Chen Yu saw the diagrams and thought: stress distribution. Load-bearing architecture. The same principles that kept bridges standing and buildings upright, applied to a human skeleton.

He could work with this.

He started training. The Iron Body Tempering technique required circulating qi through the bones rather than the meridians, compressing it into the skeletal structure the way carbon compresses into diamond. The first attempt was bad. The second was worse. By the fifteenth, his hands were bleeding from the pressure changes in his finger bones, and the cave floor around him was dotted with drops of red that Xiaomei carefully drew her circles around, incorporating them into whatever map only she could read.

Gu watched. Corrected. Occasionally hit him in the shoulder to demonstrate a weakness, and each hit earned another fraction of Forge Points.

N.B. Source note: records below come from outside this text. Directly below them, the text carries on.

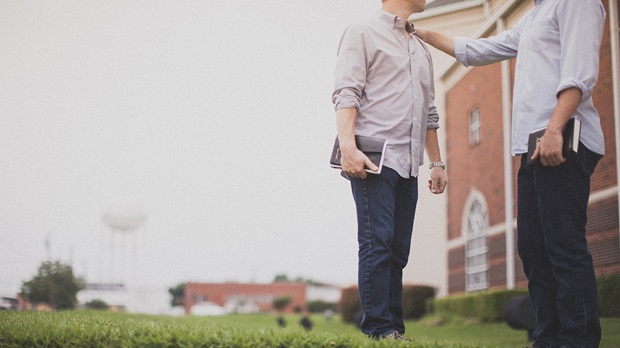 You are a GUI agent. You are given a task and a screenshot of the screen. Output one action in this format:
    pyautogui.click(x=<x>, y=<y>)
    Task: Click on the windows
    Image resolution: width=620 pixels, height=348 pixels.
    Given the screenshot: What is the action you would take?
    pyautogui.click(x=477, y=262), pyautogui.click(x=475, y=216), pyautogui.click(x=472, y=126) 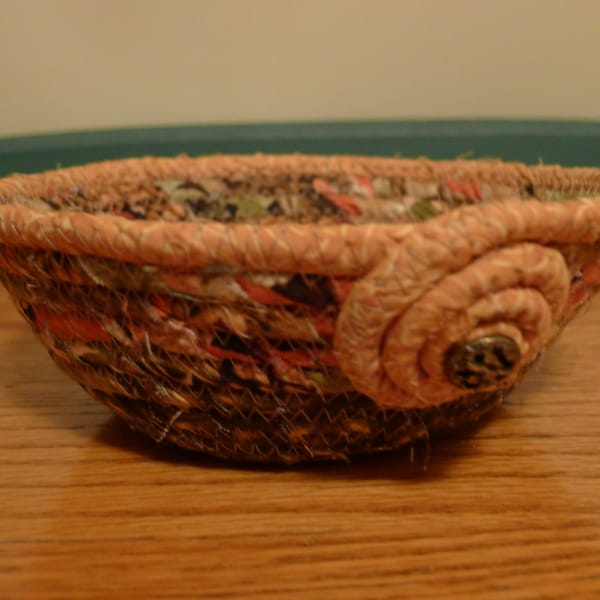 In order to click on wooden table in this screenshot , I will do `click(299, 530)`. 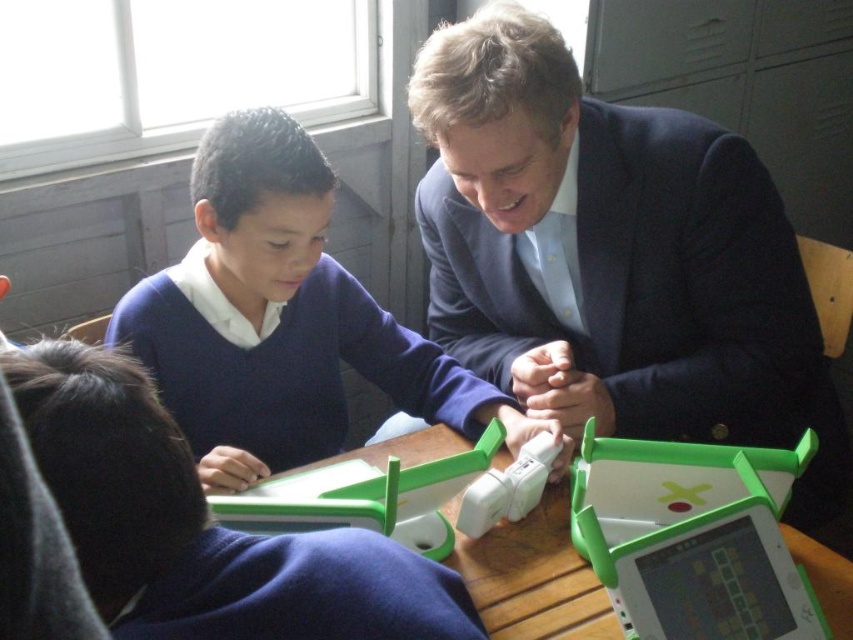 Who is positioned more to the right, dark blue sweater at upper center or wooden table at center?

wooden table at center

Does dark blue sweater at upper center have a greater height compared to wooden table at center?

Correct, dark blue sweater at upper center is much taller as wooden table at center.

Where is `dark blue sweater at upper center`? This screenshot has width=853, height=640. dark blue sweater at upper center is located at coordinates (282, 320).

Who is more distant from viewer, (509,93) or (262,136)?

Positioned behind is point (262,136).

Who is more forward, (560,316) or (329,342)?

Point (560,316) is more forward.

This screenshot has width=853, height=640. I want to click on dark blue suit at center, so click(x=613, y=257).

You are a GUI agent. You are given a task and a screenshot of the screen. Output one action in this format:
    pyautogui.click(x=<x>, y=<y>)
    Task: Click on the dark blue suit at center
    This screenshot has width=853, height=640.
    Given the screenshot: What is the action you would take?
    pyautogui.click(x=613, y=257)

Does dark blue sweater at upper center have a lesser width compared to matte green plastic tablet at lower left?

Incorrect, dark blue sweater at upper center's width is not less than matte green plastic tablet at lower left's.

Between dark blue sweater at upper center and matte green plastic tablet at lower left, which one has more height?

With more height is dark blue sweater at upper center.

Between point (196, 202) and point (374, 564), which one is positioned in front?

Point (374, 564)

I want to click on dark blue sweater at upper center, so click(x=282, y=320). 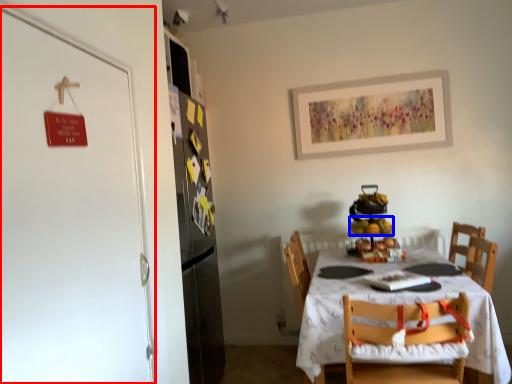 Question: Which of the following is the farthest to the observer, door (highlighted by a red box) or fruit (highlighted by a blue box)?

Choices:
 (A) door
 (B) fruit

Answer: (B) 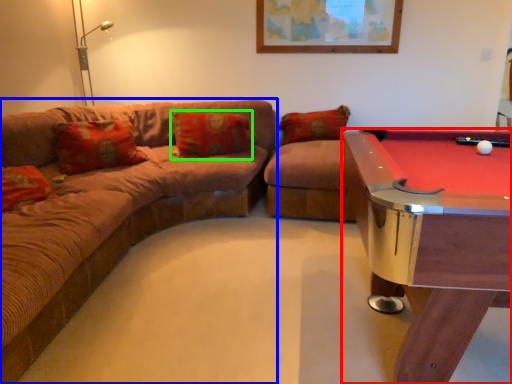 Question: Based on their relative distances, which object is nearer to billiard table (highlighted by a red box)? Choose from studio couch (highlighted by a blue box) and pillow (highlighted by a green box).

Choices:
 (A) studio couch
 (B) pillow

Answer: (A) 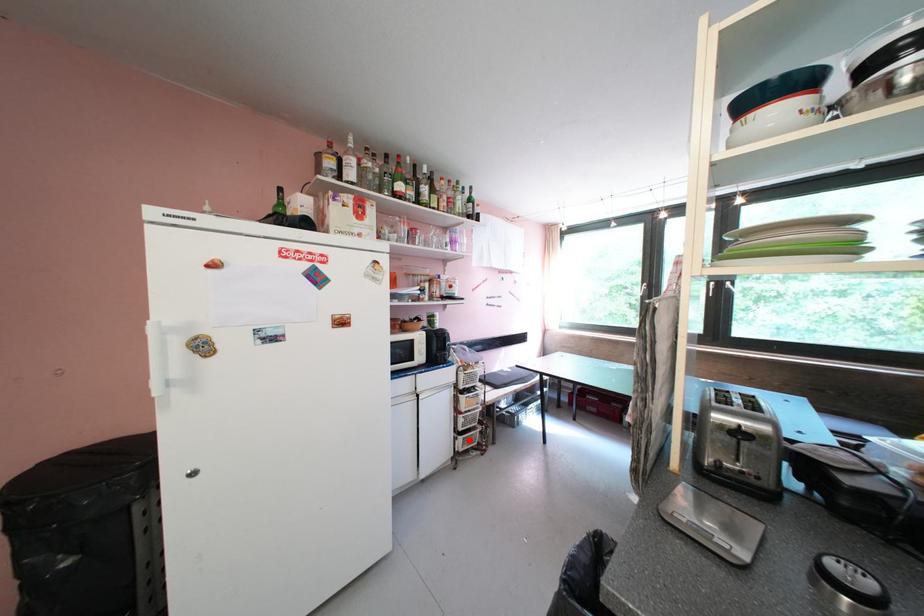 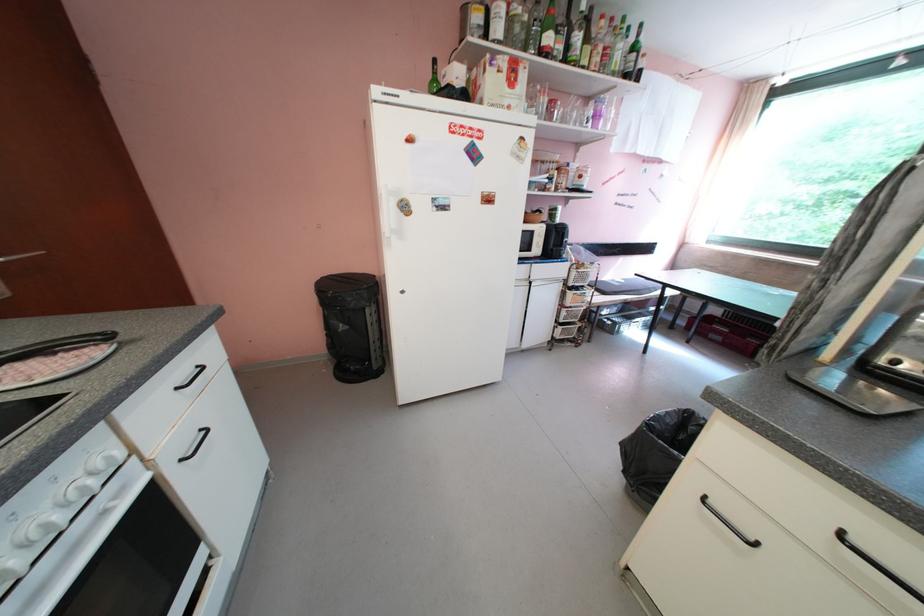 In the second image, find the point that corresponds to the highlighted location in the first image.

(568, 330) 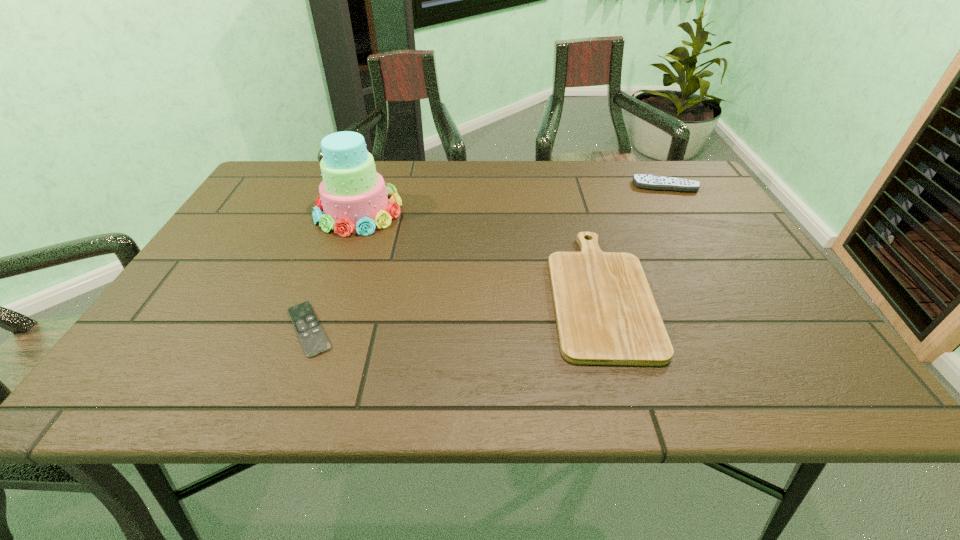 The height and width of the screenshot is (540, 960). I want to click on vacant region located on the left of the shortest object, so click(230, 329).

Locate an element on the screen. This screenshot has width=960, height=540. cake that is positioned at the far edge is located at coordinates (353, 195).

You are a GUI agent. You are given a task and a screenshot of the screen. Output one action in this format:
    pyautogui.click(x=<x>, y=<y>)
    Task: Click on the remote control that is at the far edge
    This screenshot has height=540, width=960.
    Given the screenshot: What is the action you would take?
    pyautogui.click(x=644, y=181)

Locate an element on the screen. object that is at the near edge is located at coordinates [606, 314].

You are a GUI agent. You are given a task and a screenshot of the screen. Output one action in this format:
    pyautogui.click(x=<x>, y=<y>)
    Task: Click on the object that is at the right edge
    The image size is (960, 540).
    Given the screenshot: What is the action you would take?
    pyautogui.click(x=644, y=181)

At what (x,y) coordinates should I click in order to perform the action: click on object positioned at the far right corner. Please return your answer as a coordinate pair (x, y). Looking at the image, I should click on (644, 181).

This screenshot has height=540, width=960. In order to click on vacant area at the far edge of the desktop in this screenshot , I will do `click(506, 182)`.

Where is `free region at the near edge of the desktop`? This screenshot has width=960, height=540. free region at the near edge of the desktop is located at coordinates (331, 374).

Locate an element on the screen. Image resolution: width=960 pixels, height=540 pixels. vacant area at the left edge of the desktop is located at coordinates (197, 277).

Find the location of a particular element. Image resolution: width=960 pixels, height=540 pixels. blank space at the right edge of the desktop is located at coordinates (695, 257). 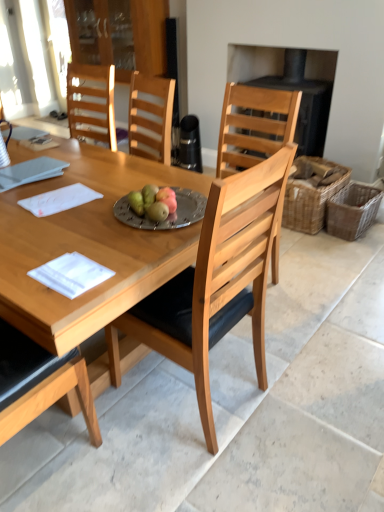 Find the location of `vacant location behind silver metallic plate at center`. vacant location behind silver metallic plate at center is located at coordinates (157, 179).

Outside the cave, beyond the crack in the wall, beyond the tunnels of Level Six, the mines operated on their brutal schedule. Ore carts rattled. Chains clanked. Somewhere on Level Four, the arena waited.

Fourteen days.

Shen Wei trained until his body refused to cooperate, and then he sat in the dark with a child asleep against his shoulder and an old man's humming filling the spaces between his heartbeats, and planned for a fight that would either carry them all to the surface or prove that hope was just another kind of poison.

The doll sat on his knee. He hadn't given it back yet. Xiaomei hadn't asked for it.

He meant that as a promise. It sounded, even to him, like a curse.